Patients with lupus nephritis can have normal fertility under certain conditions, but many patients with lupus nephritis are prone to develop or worsen their condition during pregnancy. Therefore, patients with lupus nephritis need to choose the best timing for pregnancy.
Pregnancy is not allowed until 6 months after remission of lupus nephritis
Due to the fact that systemic lupus erythematosus can affect many important organs throughout the body, it can lead to systemic lupus nephritis. The activity of systemic lupus erythematosus nephritis has adverse effects on both mother and baby, and is a contraindication of pregnancy. Therefore, it is usually recommended to start pregnancy after the remission of systemic lupus erythematosus nephritis exceeds 6 months. During pregnancy, close monitoring of the activity of systemic lupus erythematosus nephritis should be carried out.
Anti Ro and La antibodies can cause neonatal lupus syndrome
Secondly, anti Ro and La antibodies can cause neonatal lupus syndrome: lupus patients often have positive anti Ro and/or anti La antibodies, which can be transmitted to the fetus through the placenta after 16 weeks of pregnancy, resulting in mother to child transmission. Fetuses can develop neonatal lupus syndrome after birth, with a mortality rate of up to 20%. Survivors often require the insertion of permanent pacemakers.
High incidence of obstetric complications in patients with lupus nephritis
In addition, the incidence of obstetric complications in patients with systemic lupus erythematosus nephropathy is high: the incidence of hypertension during pregnancy in lupus patients is as high as 25%, often leading to an increased incidence of obstetric complications such as preeclampsia and intrauterine growth retardation (IUGR). Some lupus patients with antiphospholipid antibody syndrome (APS) are characterized by thrombosis, habitual miscarriage, intrauterine growth retardation, and premature birth.
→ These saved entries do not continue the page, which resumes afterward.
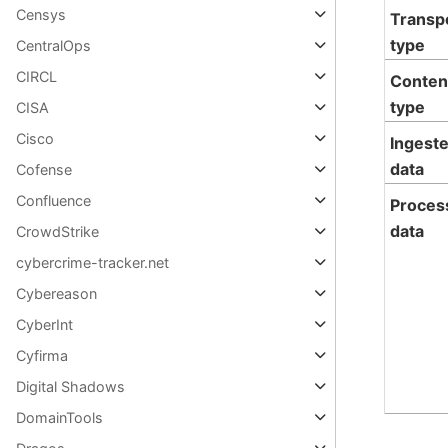
Censys
Transp
type
CentralOps
CIRCL
Conten
type
CISA
Cisco
Ingest
data
Cofense
Confluence
Proces
data
CrowdStrike
cybercrime-tracker.net
Cybereason
CyberInt
Cyfirma
Digital Shadows
DomainTools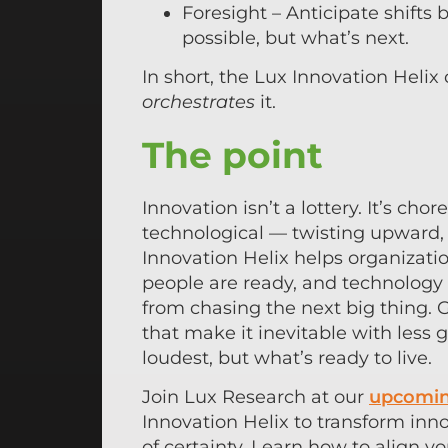
Foresight – Anticipate shifts 
possible, but what’s next.
In short, the Lux Innovation Helix
orchestrates
it.
The point
Innovation isn’t a lottery. It’s c
technological — twisting upward, 
Innovation Helix helps organizat
people are ready, and technology
from chasing the next big thing.
that make it inevitable with les
loudest, but what’s ready to live.
Join Lux Research at our
upcomin
Innovation Helix to transform inn
of certainty. Learn how to align yo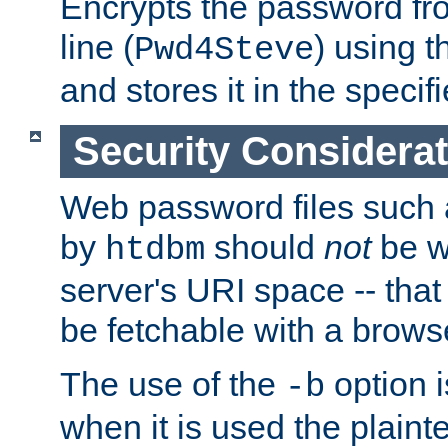
Encrypts the password f
line (
) using 
Pwd4Steve
and stores it in the specifi
Security Considera
Web password files such
by
should
not
be w
htdbm
server's URI space -- that
be fetchable with a brows
The use of the
option i
-b
when it is used the plain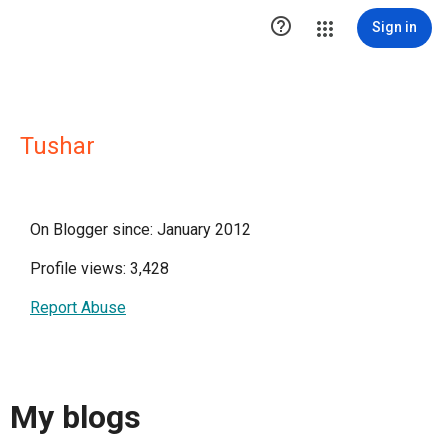

Sign in
Tushar
On Blogger since: January 2012
Profile views: 3,428
Report Abuse
My blogs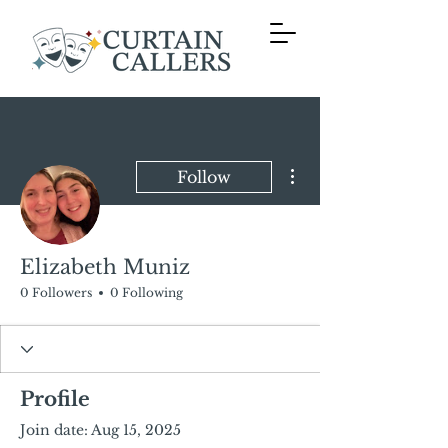
More actions
Follow
Elizabeth Muniz
0 Followers
0 Following
Profile
Join date: Aug 15, 2025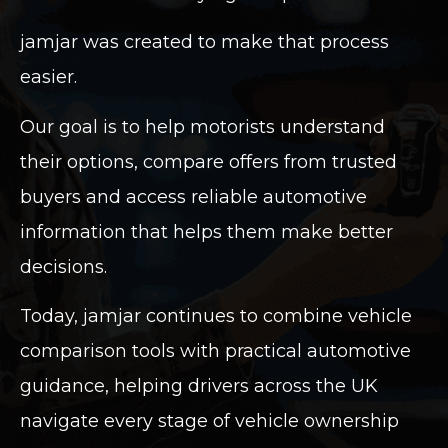
jamjar was created to make that process
easier.
Our goal is to help motorists understand
their options, compare offers from trusted
buyers and access reliable automotive
information that helps them make better
decisions.
Today, jamjar continues to combine vehicle
comparison tools with practical automotive
guidance, helping drivers across the UK
navigate every stage of vehicle ownership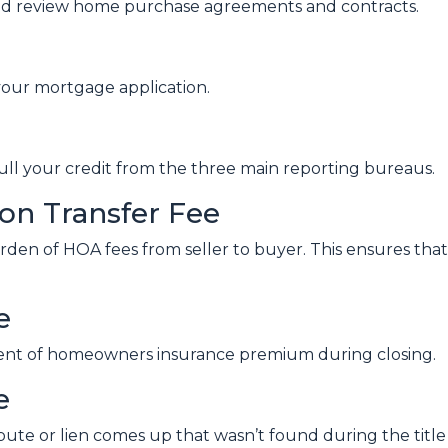
nd review home purchase agreements and contracts.
your mortgage application.
pull your credit from the three main reporting bureaus.
n Transfer Fee
rden of HOA fees from seller to buyer. This ensures that 
e
ment of homeowners insurance premium during closing.
e
spute or lien comes up that wasn’t found during the title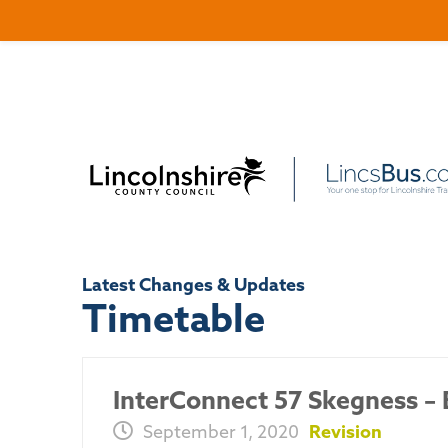
Latest Changes & Updates
Timetable
InterConnect 57 Skegness – 
September 1, 2020
Revision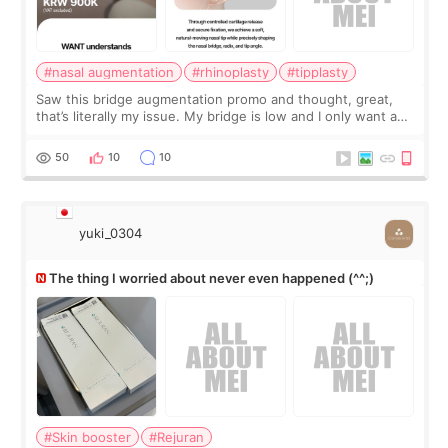
#nasal augmentation
#rhinoplasty
#tipplasty
Saw this bridge augmentation promo and thought, great,
that’s literally my issue. My bridge is low and I only want a
little more height. Nothing tiny, sharp, or overly done. Then
I started looking a
50
10
10
yuki_0304
The thing I worried about never even happened (^^;)
#Skin booster
#Rejuran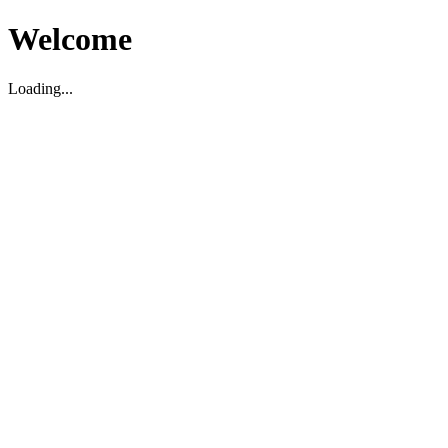
Welcome
Loading...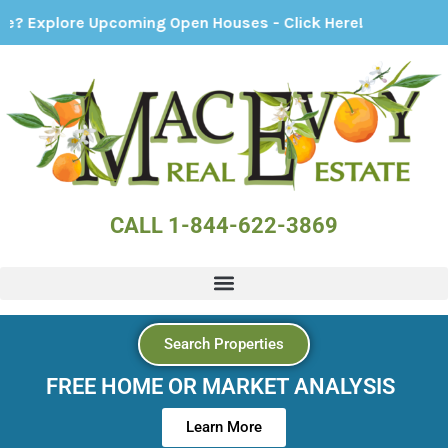
ming Open Houses - Click Here!
CALL 1-844-622-3869
Search Properties
FREE HOME OR MARKET ANALYSIS
Learn More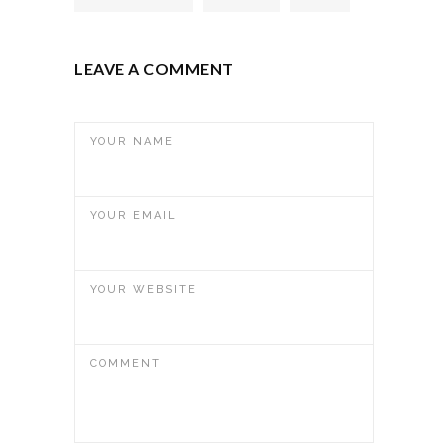
LEAVE A COMMENT
YOUR NAME
YOUR EMAIL
YOUR WEBSITE
COMMENT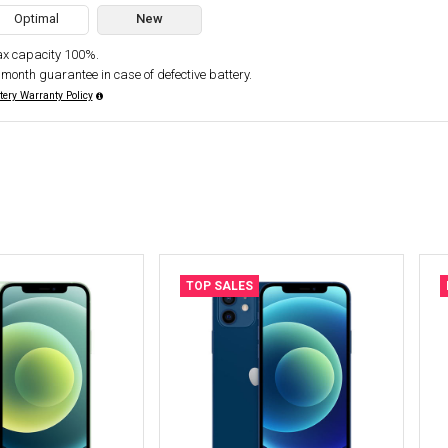
Optimal
New
x capacity 100%.
 month guarantee in case of defective battery.
tery Warranty Policy
TOP SALES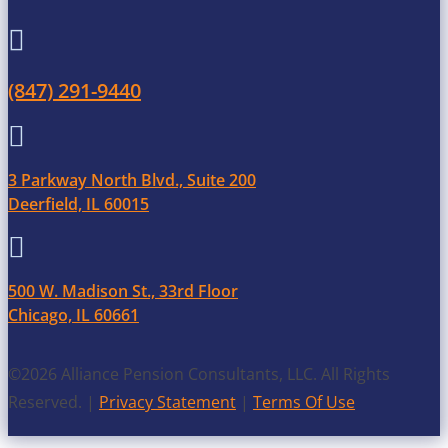

(847) 291-9440

3 Parkway North Blvd., Suite 200
Deerfield, IL 60015

500 W. Madison St., 33rd Floor
Chicago, IL 60661
©2026 Alliance Pension Consultants, LLC. All Rights
Reserved. |
Privacy Statement
|
Terms Of Use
Therefore, patients with systemic lupus erythematosus nephritis must carefully consider before planning their pregnancy. The optimal timing for pregnancy is: no important organs are involved, the condition is stable for at least six months, the dosage of prednisone is less than 10 mg/d, the use of various immunosuppressants prohibited during pregnancy is stopped for more than six months, renal function is normal, urine protein is negative (less than 0.5 g of urine protein within 24 hours), and antiphospholipid antibodies turn negative for more than three months.